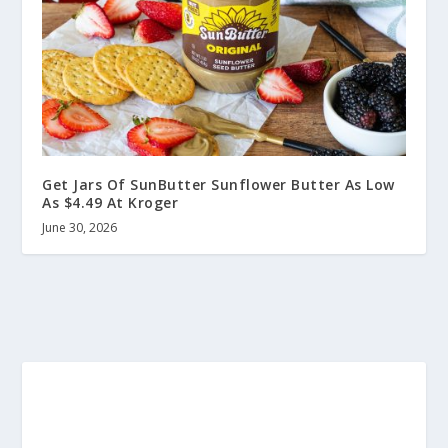
Get Jars Of SunButter Sunflower Butter As Low
As $4.49 At Kroger
June 30, 2026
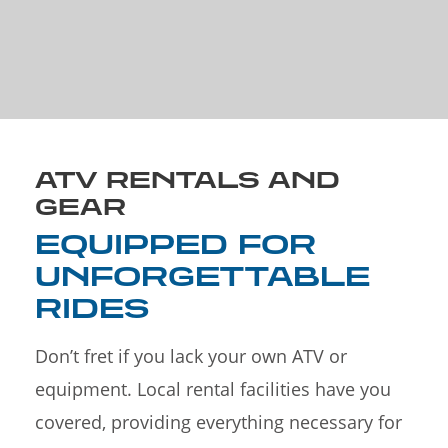
ATV RENTALS AND
GEAR
EQUIPPED FOR
UNFORGETTABLE
RIDES
Don’t fret if you lack your own ATV or
equipment. Local rental facilities have you
covered, providing everything necessary for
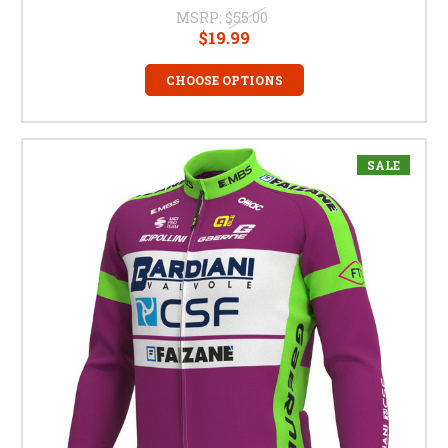
MSRP:
$55.00
$19.99
CHOOSE OPTIONS
SALE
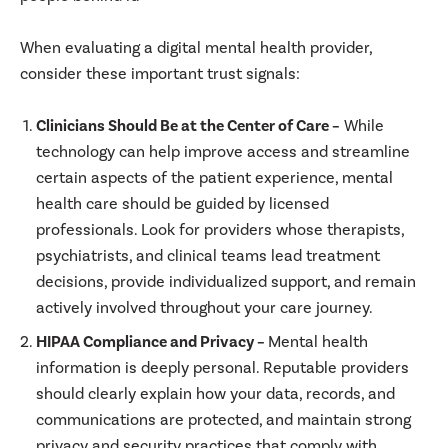
When evaluating a digital mental health provider,
consider these important trust signals:
Clinicians Should Be at the Center of Care –
While
technology can help improve access and streamline
certain aspects of the patient experience, mental
health care should be guided by licensed
professionals. Look for providers whose therapists,
psychiatrists, and clinical teams lead treatment
decisions, provide individualized support, and remain
actively involved throughout your care journey.
HIPAA Compliance and Privacy –
Mental health
information is deeply personal. Reputable providers
should clearly explain how your data, records, and
communications are protected, and maintain strong
privacy and security practices that comply with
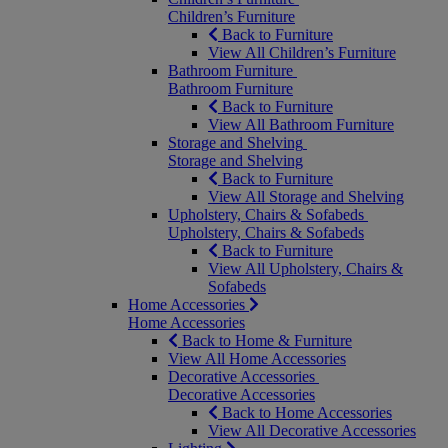
Children’s Furniture
Back to Furniture
View All Children’s Furniture
Bathroom Furniture
Bathroom Furniture
Back to Furniture
View All Bathroom Furniture
Storage and Shelving
Storage and Shelving
Back to Furniture
View All Storage and Shelving
Upholstery, Chairs & Sofabeds
Upholstery, Chairs & Sofabeds
Back to Furniture
View All Upholstery, Chairs &
Sofabeds
Home Accessories
Home Accessories
Back to Home & Furniture
View All Home Accessories
Decorative Accessories
Decorative Accessories
Back to Home Accessories
View All Decorative Accessories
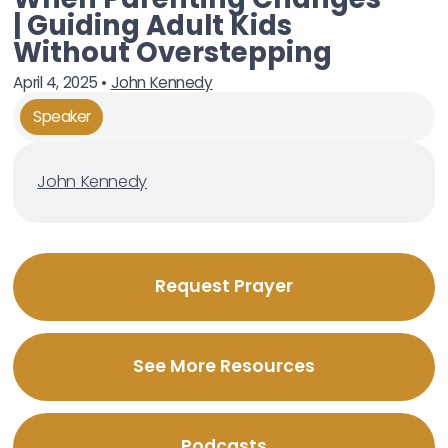
| Guiding Adult Kids
Without Overstepping
April 4, 2025
•
John Kennedy
Speaker
John Kennedy
Request Prayer
See More Resources
Podcasts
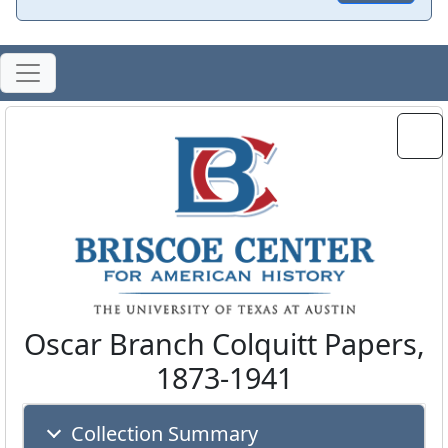
Oscar Branch Colquitt Papers,
1873-1941
Collection Summary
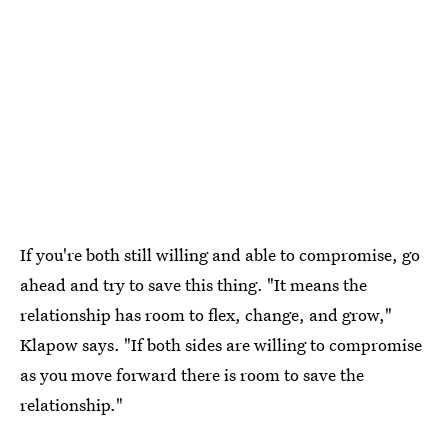
If you're both still willing and able to compromise, go
ahead and try to save this thing. "It means the
relationship has room to flex, change, and grow,"
Klapow says. "If both sides are willing to compromise
as you move forward there is room to save the
relationship."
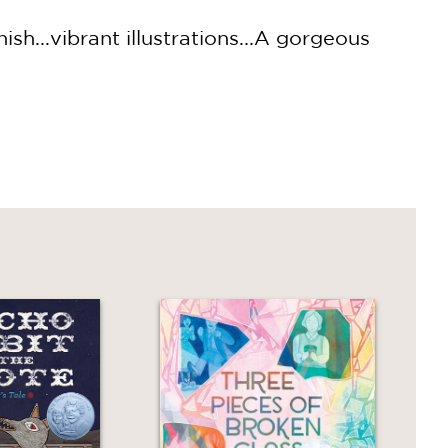
sh...vibrant illustrations...A gorgeous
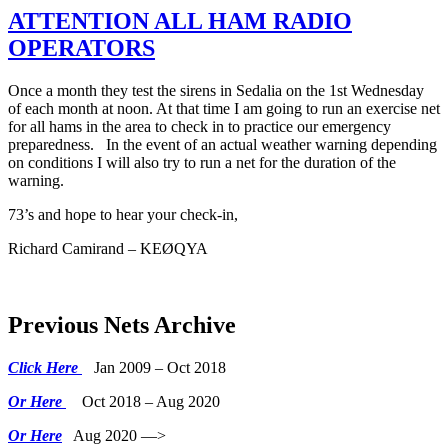
ATTENTION ALL HAM RADIO
OPERATORS
Once a month they test the sirens in Sedalia on the 1st Wednesday
of each month at noon. At that time I am going to run an exercise net
for all hams in the area to check in to practice our emergency
preparedness. In the event of an actual weather warning depending
on conditions I will also try to run a net for the duration of the
warning.
73’s and hope to hear your check-in,
Richard Camirand – KEØQYA
Previous Nets Archive
Click Here
Jan 2009 – Oct 2018
Or Here
Oct 2018 – Aug 2020
Or Here
Aug 2020 —>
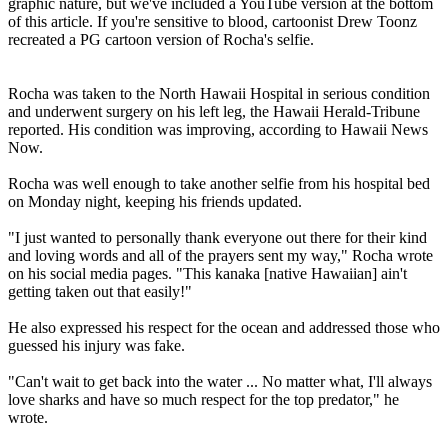
graphic nature, but we've included a YouTube version at the bottom
of this article. If you're sensitive to blood, cartoonist Drew Toonz
recreated a PG cartoon version of Rocha's selfie.
Rocha was taken to the North Hawaii Hospital in serious condition
and underwent surgery on his left leg, the Hawaii Herald-Tribune
reported. His condition was improving, according to Hawaii News
Now.
Rocha was well enough to take another selfie from his hospital bed
on Monday night, keeping his friends updated.
"I just wanted to personally thank everyone out there for their kind
and loving words and all of the prayers sent my way," Rocha wrote
on his social media pages. "This kanaka [native Hawaiian] ain't
getting taken out that easily!"
He also expressed his respect for the ocean and addressed those who
guessed his injury was fake.
"Can't wait to get back into the water ... No matter what, I'll always
love sharks and have so much respect for the top predator," he
wrote.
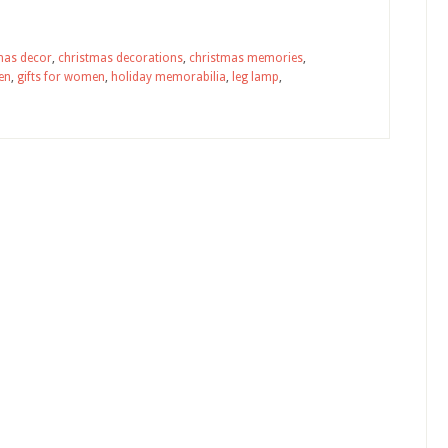
mas decor
,
christmas decorations
,
christmas memories
,
men
,
gifts for women
,
holiday memorabilia
,
leg lamp
,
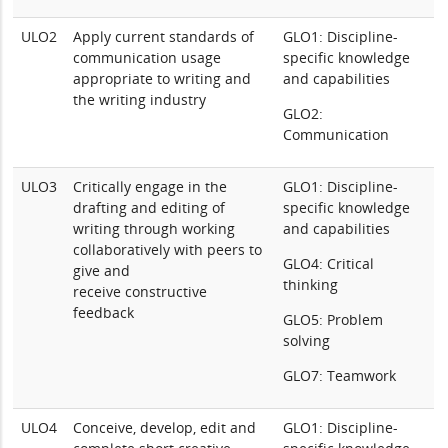
ULO2
Apply current standards of
GLO1: Discipline-
communication usage
specific knowledge
appropriate to writing and
and capabilities
the writing industry
GLO2:
Communication
ULO3
Critically engage in the
GLO1: Discipline-
drafting and editing of
specific knowledge
writing through working
and capabilities
collaboratively with peers to
GLO4: Critical
give and
thinking
receive constructive
feedback
GLO5: Problem
solving
GLO7: Teamwork
ULO4
Conceive, develop, edit and
GLO1: Discipline-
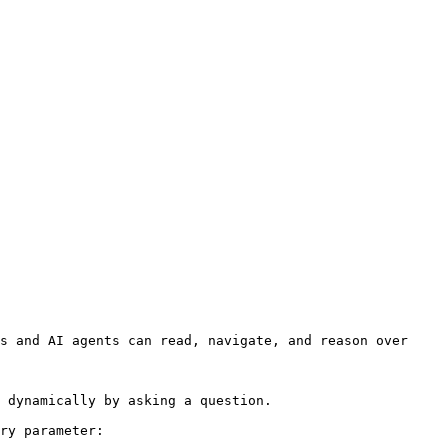
s and AI agents can read, navigate, and reason over 
 dynamically by asking a question.

ry parameter:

PROBLEM DESCRIPTION:
How many lines in the listing above contain the string "version"? Answer with the number only.

RESULT FOR THIS EXERCISE:
2